Find out how many lines of the listing below include "nastavení" and report only that number.

◆ ◆ ◆ ◆ ◆ ◆ ◆

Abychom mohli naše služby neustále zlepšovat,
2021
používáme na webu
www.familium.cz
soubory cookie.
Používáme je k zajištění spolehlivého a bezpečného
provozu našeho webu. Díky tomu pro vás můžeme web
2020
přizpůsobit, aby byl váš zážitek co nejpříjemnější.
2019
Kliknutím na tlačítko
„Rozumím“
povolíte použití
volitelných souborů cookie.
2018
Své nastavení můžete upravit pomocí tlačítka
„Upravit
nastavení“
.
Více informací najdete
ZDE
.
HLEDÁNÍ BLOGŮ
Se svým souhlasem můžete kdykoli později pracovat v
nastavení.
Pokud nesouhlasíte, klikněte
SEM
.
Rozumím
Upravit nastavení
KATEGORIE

◆ ◆ ◆ ◆ ◆ ◆ ◆

[Reply to the exercise]:
4